Можно утверждать, что в хорошие дни в Гэдсхилле чувствовалось присутствие мистера Пиквика в его лучших проявлениях, с его способностью находить счастье в мелочах, любовью к жизни, неизменной доброжелательностью. Наверное, всем доставляло удовольствие наблюдать за Чарльзом Диккенсом, когда вечером первого января он распахивал входную дверь своего дома, чтобы насладиться видом заснеженных полей под луной и послушать, как церковные колокола возвещают о наступлении нового года. Он стоял там с часами в руке, его окружали дети, все молчали и восхищенно ждали. После первого удара колокола Диккенс произносил: «Счастливого Нового года всем нам. Да благословит нас Бог…», и все начинали обниматься, обмениваться поцелуями и рукопожатиями. Прелестная сцена, совсем в духе Диккенса.

Он приказал построить в саду швейцарское шале, своего рода убежище под деревьями, и там уединялся для работы. Да, в Гэдсхилле все шло замечательно, пока хозяином не овладевало душевное перевозбуждение. Впрочем, скоро настало время, когда это перевозбуждение уже и не проходило.

Все началось с того, что Диккенса попросили выступить с публичной лекцией в пользу детской больницы. Он прочитал отрывок из «Пиквика» – прочитал очень хорошо, его прекрасно встретили, и сборы оказались просто огромными. Нашлось множество антрепренеров, которые сообразили, что перед ними открывается потрясающий новый источник доходов, и предложили Диккенсу организовать гастрольные поездки по Англии и Шотландии с чтением отрывков из его произведений. Многие друзья писателя предостерегали его от этой авантюры. По их мнению, выступление в качестве актера, особенно из-за утрированной мимики, присущей Диккенсу-чтецу, могло нанести ущерб Диккенсу-писателю. В последние годы он сильно состарился, выглядел утомленным, и трудно было представить себе, как он сможет выдержать такой нездоровый образ жизни – длинные переезды днем и ежевечернее чрезвычайное напряжение. И к тому же ради чего? Он не нуждался в средствах; книги приносили ему больше денег, чем он, с его относительно простыми запросами, мог потратить.

Все эти доводы были справедливы, но Диккенс не мог устоять против соблазна. Будучи совершенно не жадным до денег, он ревностно относился к своему времени. Но возможность быстрого обогащения ослепила его. Он с трудом мог удержаться от искушения получить огромную сумму за довольно короткий срок. Впрочем, это было далеко не главным мотивом его поведения.
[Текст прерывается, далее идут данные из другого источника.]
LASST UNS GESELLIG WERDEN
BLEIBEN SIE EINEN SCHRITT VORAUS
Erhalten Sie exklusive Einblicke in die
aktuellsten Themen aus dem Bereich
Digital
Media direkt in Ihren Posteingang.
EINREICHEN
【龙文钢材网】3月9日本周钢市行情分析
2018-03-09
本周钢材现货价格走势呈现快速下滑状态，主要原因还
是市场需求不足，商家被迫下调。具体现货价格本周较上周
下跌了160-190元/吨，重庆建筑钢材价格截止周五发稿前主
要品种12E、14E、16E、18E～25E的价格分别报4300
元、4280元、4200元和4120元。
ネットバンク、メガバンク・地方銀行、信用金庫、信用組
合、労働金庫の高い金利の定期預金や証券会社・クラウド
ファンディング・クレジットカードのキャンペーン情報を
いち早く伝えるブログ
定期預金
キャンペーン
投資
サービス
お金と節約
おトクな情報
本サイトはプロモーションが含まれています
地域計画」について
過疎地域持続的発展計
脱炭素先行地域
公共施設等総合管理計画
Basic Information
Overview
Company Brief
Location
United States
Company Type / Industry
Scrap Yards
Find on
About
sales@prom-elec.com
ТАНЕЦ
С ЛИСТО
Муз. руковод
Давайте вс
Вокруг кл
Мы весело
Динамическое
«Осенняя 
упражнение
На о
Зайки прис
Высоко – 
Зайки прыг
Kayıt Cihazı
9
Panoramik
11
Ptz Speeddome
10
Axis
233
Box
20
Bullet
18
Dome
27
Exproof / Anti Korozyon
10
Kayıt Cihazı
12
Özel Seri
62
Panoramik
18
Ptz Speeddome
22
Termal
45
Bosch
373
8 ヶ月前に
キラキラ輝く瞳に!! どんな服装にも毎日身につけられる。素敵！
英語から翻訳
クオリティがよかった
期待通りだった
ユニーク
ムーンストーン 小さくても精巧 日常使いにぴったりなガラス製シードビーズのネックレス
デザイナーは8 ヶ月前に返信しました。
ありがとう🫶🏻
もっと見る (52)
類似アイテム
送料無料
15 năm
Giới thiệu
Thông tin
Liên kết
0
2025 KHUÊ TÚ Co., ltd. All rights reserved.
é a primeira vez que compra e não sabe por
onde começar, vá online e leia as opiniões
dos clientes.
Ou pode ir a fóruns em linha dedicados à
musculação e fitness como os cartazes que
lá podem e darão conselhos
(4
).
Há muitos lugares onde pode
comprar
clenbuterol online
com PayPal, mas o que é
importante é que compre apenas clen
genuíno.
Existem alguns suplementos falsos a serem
С тех пор как он обрел славу, которая раньше не могла и присниться писателю, его угнетала мысль о том, что эта вполне очевидная слава оставалась чем-то далеким и неосязаемым. Что значит слава для писателя? Это значит, что на его пути вдруг встречается какой-то мужчина или какая-то женщина, которые говорят ему: «Мне так понравилась ваша последняя книга!» Разве это сопоставимо с огромными усилиями, с эмоциями, затраченными при создании книги? Как хотелось бы ощутить более тесную связь, точнее оценить вызванные тобой чувства. Стоило Диккенсу один раз оказаться на сцене, увидеть полный зал, услышать столь приятный для любого чтеца непосредственный, все более громкий смех; стоило ему осознать, что он может своей волей заставить содрогаться и даже плакать это огромное скопление людей, как он почувствовал, что вряд ли отныне сумеет отказаться от этого удовольствия. Теперь он мог осязать свою славу; он осязал ее, когда в Йорке совершенно незнакомая женщина остановила его на улице и сказала: «Мистер Диккенс, позвольте мне дотронуться до руки, наполнившей мой дом столькими друзьями!», когда в Белфасте после выступления к нему подошел старик и попросил: позвольте «пожать вашу руку, мистер Диккенс, и да благословит вас Господь, сэр, не только за свет, который вы зажгли для нас этим вечером, но и за тот свет, которым вы озарили мой дом, сэр, и пусть любовь Господа сопутствует вам на протяжении долгих лет». Законное счастье, скажете вы. Однако чем больше приглашений выступить Диккенс принимал (а он принимал их все больше и больше, иногда по тридцать, по сорок подряд), тем очевиднее становилась грозящая ему опасность.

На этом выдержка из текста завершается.